The vehicle 22 is generally equipped with suitable hardware and software that enables the vehicle 22, via its telematics unit 24, to communicate (e.g., transmit and/or receive voice and data communications) with entities outside of the vehicle 22. These communications may be established using a carrier/communication system, such as the system 116 shown and described below in conjunction with FIG. 2. As part of the hardware 126 (also shown in FIG. 2) of the vehicle 22, the vehicle data network or bus 134 may enable the telematics unit 24 to also communicate with various vehicle systems and/or components. In one example, the vehicle bus 134 (alone or in combination with a body control module 133 that connects with another serial bus 151, shown in dotted lines in FIG. 2) enables the telematics unit 24 to talk to and/or communicate with the remote controller 18 of the garage door opener 16. Examples of other vehicle hardware components 126, including the telematics unit 24, are generally shown and described in some detail in conjunction with FIG. 2 below.

It is to be understood that the remote controller 18 may be installed anywhere inside the passenger compartment 20 of the vehicle 22. In one example, the remote controller 18 may be placed on/in an overhead panel 26 of the vehicle 22 as shown in FIG. 1. The remote controller 18 may be placed in other locations inside the passenger compartment 20, but typically is within the reach of a vehicle driver or other front seat occupant. Examples of other locations inside the passenger compartment 20 that can contain or otherwise hold the remote controller 18 include the steering wheel, a center console disposed between the driver and passenger seats of the vehicle 22, an inner panel of the driver-side door, the dashboard, and/or the like.

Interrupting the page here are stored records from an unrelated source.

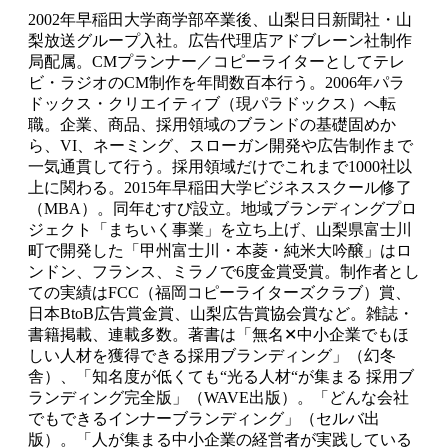
2002年早稲田大学商学部卒業後、山梨日日新聞社・山
梨放送グループ入社。広告代理店アドブレーン社制作
局配属。CMプランナー／コピーライターとしてテレ
ビ・ラジオのCM制作を年間数百本行う。2006年パラ
ドックス・クリエイティブ（現パラドックス）へ転
職。企業、商品、採用領域のブランドの基礎固めか
ら、VI、ネーミング、スローガン開発や広告制作まで
一気通貫して行う。採用領域だけでこれまで1000社以
上に関わる。2015年早稲田大学ビジネススクール修了
（MBA）。同年むすび設立。地域ブランディングプロ
ジェクト「まちいく事業」を立ち上げ、山梨県富士川
町で開発した「甲州富士川・本菱・純米大吟醸」はロ
ンドン、フランス、ミラノで6度金賞受賞。制作者とし
ての実績はFCC（福岡コピーライターズクラブ）賞、
日本BtoB広告賞金賞、山梨広告賞協会賞など。雑誌・
書籍掲載、連載多数。著書は「無名✕中小企業でもほ
しい人材を獲得できる採用ブランディング」（幻冬
舎）、「知名度が低くても“光る人材“が集まる 採用ブ
ランディング完全版」（WAVE出版）。「どんな会社
でもできるインナーブランディング」（セルバ出
版）。「人が集まる中小企業の経営者が実践している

The remote controller 18 may be embodied as any suitable controller having some type of feature (such as, e.g., a button or switch) that, when activated, triggers a transmission of a radio frequency (RF) signal to the garage door opener 16. In an example, the RF signal transmission may be accomplished via a transmitter 32 operatively attached to the controller 18, and the RF signal may be received by a receiver 34 operatively attached to the garage door opener 16. In another example, the remote controller 18 may be voice activated, where upon detecting a verbal command, the controller 18 (via the transmitter 32) transmits the RF signal to the garage door opener 16. Upon receiving the RF signal by the receiver 34, a processor (not shown) associated with the garage door opener 16 executes a command to open or close the garage door 14.

In an example, the remote controller 18 may include a single actuatable feature that, when actuated, causes the transmitter 32 to transmit an RF signal to the garage door opener 16 to open or close the garage door 14. It is to be understood that, in this example, the opening and closing of the garage door 14 depends, at least in part, on the initial position of the garage door 14 at the time the RF signal is received. For instance, if the garage door 14 is initially positioned in an at least partially open position, then upon receiving the RF signal from the transmitter 32 of the controller 18, the processor of the garage door opener 16 executes a command to move the garage door 14 so that the door closes. If, on the other hand, the garage door 14 is initially positioned in a closed position, then upon receiving the RF signal from the transmitter 32, the processor of the garage door opener 16 executes a command to move the garage door 14 so that the door at least partially opens.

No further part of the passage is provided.